We are thrilled for Nancy as she assumes such a meaningful role. This moment is bittersweet as she has been central to our efforts to plan for a new Centre Street home. A place that, thanks to her tireless leadership, will serve as a hub for the overlooked history of the Chinese diaspora in the United States. At a moment when anti-Chinese American sentiment remains a daily issue for so many of us nationwide, this project couldn’t be more important.

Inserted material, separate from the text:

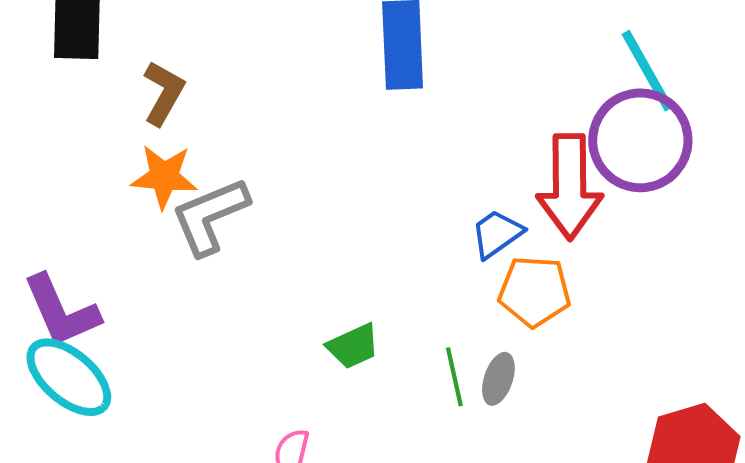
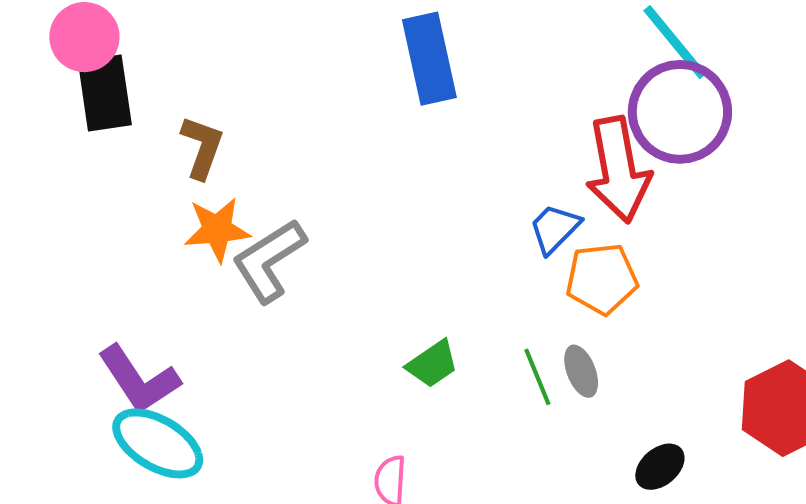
gray ellipse: (498, 379) -> (581, 371), turned -30

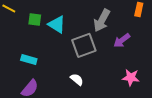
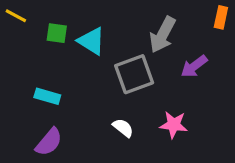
pink star: (131, 77) -> (174, 125), moved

As president of MOCA since 2015, she has been instrumental in expanding and strengthening our dynamic programming and reaching a national audience – all while working to secure the future of the Museum on Centre Street and planning the new space with Maya Lin and Ralph Appelbaum. On top of that, she led our recovery from a devastating fire-alarm fire in January 2020, which damaged our Collections and Research Center. Through her leadership, MOCA salvaged more than 98 percent of the country’s most extensive collection of Chinese American artifacts. Those efforts culminated with the recent opening of our new Research Workshop Center at 3 Howard Street, which we encourage all to visit.

Thanks to her relentless spirit in the face of so much adversity, MOCA is now poised to enter a new chapter, one that we firmly believe will amplify the stories of generations of Chinese Americans who have come before us and push back against ignorance and hatred with compassionate, engaging, whimsical, powerful truths about what it has meant, now means, and will mean, to be Chinese American. Nancy should be proud of all she’s done to put MOCA in that position.

We thank her deeply for her work and wish her all the best as she begins this summer on another essential cultural mission for the country.